4. Feedforward Neural Network
A Feedforward Neural Network (FNN) is used to predict MEDV based on the features LSTAT, RM and DIS. The following code demonstrates the process of building and training a FNN using PyTorch for regression. First, the input features (LSTAT, RM, DIS) and the target label (MEDV) are converted into tensors using the torch library. The data is then split into training (80%) and testing (20%) sets. The neural network (NN) is defined using the Net class, which consists of three layers: an input layer, a hidden layer, and an output layer. The ReLU activation function is used in the hidden layer and allows the network to learn and model complex, non-linear relationships in the data. During training, the Adam optimizer adjusts the model’s weights to minimize the loss. After training, the model’s performance is evaluated using the mean squared error (MSE) and R² score to compare the predicted outputs with the actual values. The training process involves multiple epochs to refine the model’s accuracy.
Results of the analysis:
Mean Squared Error: 0.0059572247315634675
R²: 0.8537254044419185
# features= input data/ predictors = LSTAT/RM/DIS
# target = target variable/ dependent variable = MEDV
# convert into tensors
inputs = torch.tensor(X_train.values, dtype=torch.float32)

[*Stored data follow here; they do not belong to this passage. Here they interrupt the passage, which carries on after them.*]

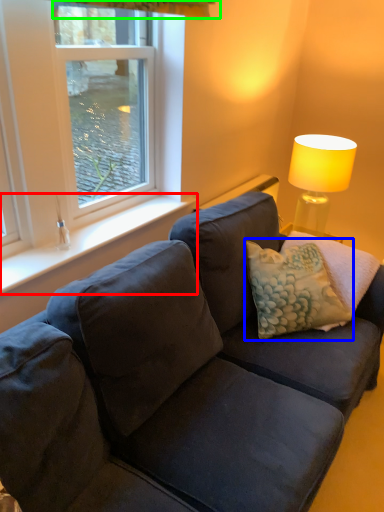 Question: Which object is the farthest from window sill (highlighted by a red box)? Choose among these: pillow (highlighted by a blue box) or curtain (highlighted by a green box).

Choices:
 (A) pillow
 (B) curtain

Answer: (B) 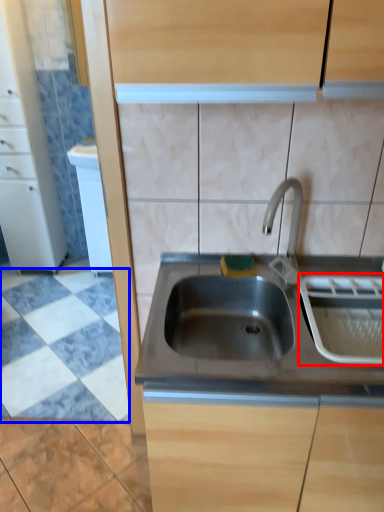 Question: Which object is further to the camera taking this photo, appliance (highlighted by a red box) or ceramic tile (highlighted by a blue box)?

Choices:
 (A) appliance
 (B) ceramic tile

Answer: (B) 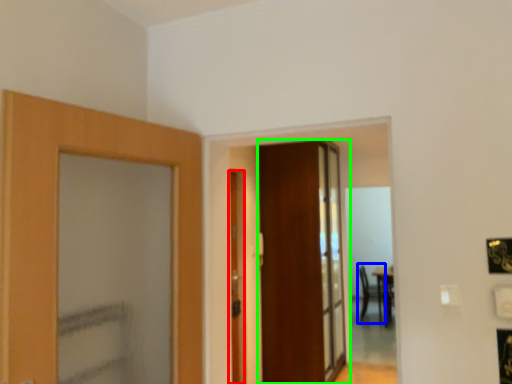 Question: Which object is positioned closest to door (highlighted by a red box)? Select from armchair (highlighted by a blue box) and door (highlighted by a green box).

Choices:
 (A) armchair
 (B) door

Answer: (B) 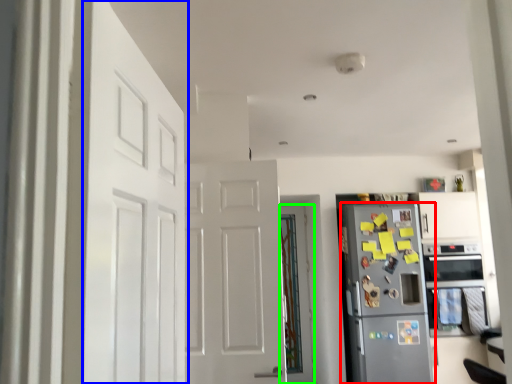 Question: Which is farther away from refrigerator (highlighted by a red box)? door (highlighted by a blue box) or door (highlighted by a green box)?

Choices:
 (A) door
 (B) door

Answer: (A) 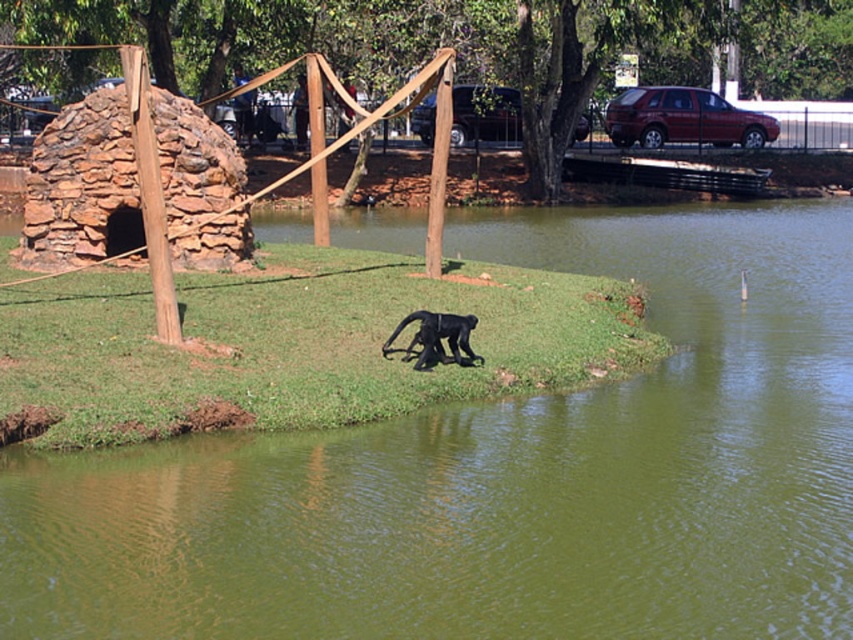 Consider the image. Can you confirm if green grass at center is positioned below dark gray fur monkey at center?

Incorrect, green grass at center is not positioned below dark gray fur monkey at center.

Is point (10, 433) closer to camera compared to point (451, 323)?

Yes, point (10, 433) is closer to viewer.

Locate an element on the screen. This screenshot has height=640, width=853. green grass at center is located at coordinates (291, 344).

Does green grassy island at center appear over dark gray fur monkey at center?

Correct, green grassy island at center is located above dark gray fur monkey at center.

Who is positioned more to the left, green grassy island at center or dark gray fur monkey at center?

From the viewer's perspective, dark gray fur monkey at center appears more on the left side.

What do you see at coordinates (503, 476) in the screenshot?
I see `green grassy island at center` at bounding box center [503, 476].

Image resolution: width=853 pixels, height=640 pixels. What are the coordinates of `green grassy island at center` in the screenshot? It's located at (503, 476).

Who is more forward, (x=590, y=486) or (x=83, y=372)?

Point (x=590, y=486)

Does green grassy island at center have a greater width compared to green grass at center?

Correct, the width of green grassy island at center exceeds that of green grass at center.

Identify the location of green grassy island at center. (503, 476). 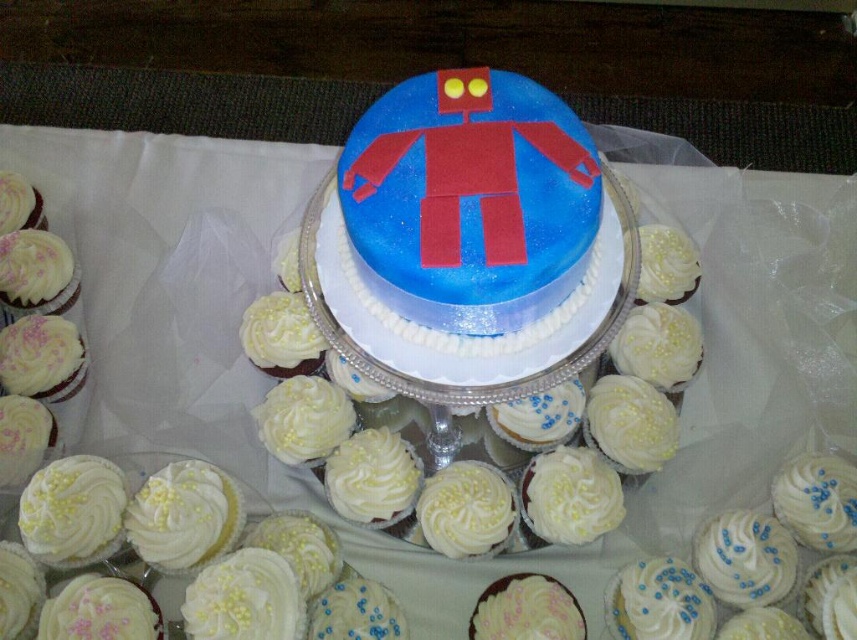 Question: Is blue fondant robot at center positioned before white frosted cupcake at center?

Choices:
 (A) yes
 (B) no

Answer: (A)

Question: Which of the following is the closest to the observer?

Choices:
 (A) blue fondant robot at center
 (B) white frosted cupcake at center

Answer: (A)

Question: Can you confirm if blue fondant robot at center is smaller than white frosted cupcake at center?

Choices:
 (A) yes
 (B) no

Answer: (B)

Question: Among these objects, which one is farthest from the camera?

Choices:
 (A) blue fondant robot at center
 (B) white frosted cupcake at center

Answer: (B)

Question: Can you confirm if blue fondant robot at center is positioned to the left of white frosted cupcake at center?

Choices:
 (A) yes
 (B) no

Answer: (A) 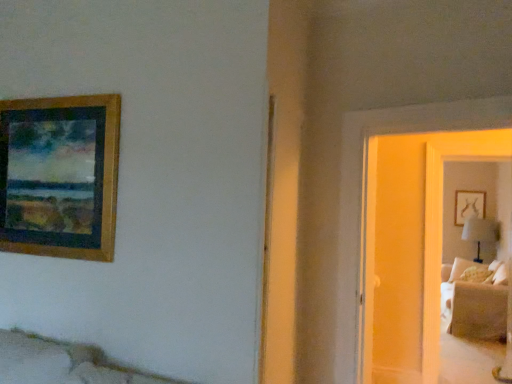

labels = torch.tensor(y_train.values, dtype=torch.float32).reshape(-1, 1)
# Division of the data set into training and test data
train_size = int(0.8 * len(inputs))
test_size = len(inputs) - train_size
# The NN_ReLU class inherits properties from nn.Module
class Net(nn.Module):
def __init__(self, input_size, output_size):
#super()-methode executes the heritage
super(Net, self).__init__()
self.fc1 = nn.Linear(input_size, 300)
self.relu = nn.ReLU()
self.fc2 = nn.Linear(300, output_size)
def forward(self, x):
x = self.fc1(x)
x = self.relu(x)
x = self.fc2(x)
return x
# Hyperparameter
input_size = 3 #Number of features/dependent variables, LSTAT/RM/DIS
output_size = 1 #one neuron for the result MEDV
learning_rate = 0.0001
num_epochs = 100
#Initializing the neural network
model = Net(input_size, output_size)
# loss function and optimization
lossFunc = nn.MSELoss() # Mean Squared Error
optimizer = optim.Adam(model.parameters(), lr= learning_rate)
# Training of the neural network
for epoch in range(num_epochs):
for idx, element in enumerate(inputs):
# forward propagation
outputs = model(element)
loss = lossFunc(outputs, labels[idx])
# Backpropagation and optimization
optimizer.zero_grad()
loss.backward()
optimizer.step()
if epoch % 10 ==0:
loss_value = loss.item()
current = idx * len(inputs)
print(f"Epoch {epoch + 1}/{num_epochs}, Loss: {loss_value}, Batch: {current}/{len(inputs)}")
# Evaluation of performance
predicted_labels = [output.item() for output in model(inputs)]
mse = mean_squared_error(labels, predicted_labels)
print(f"Mean Squared Error: {mse}")
r2 = r2_score(labels, predicted_labels)
print("R²:", r2)
A FFN is one of the simplest types of neural networks and is primarily used for tasks such as classification, regression, and pattern recognition. In classification tasks the output is typically a set of probabilities for each class. In regression tasks the output is a single continuous value.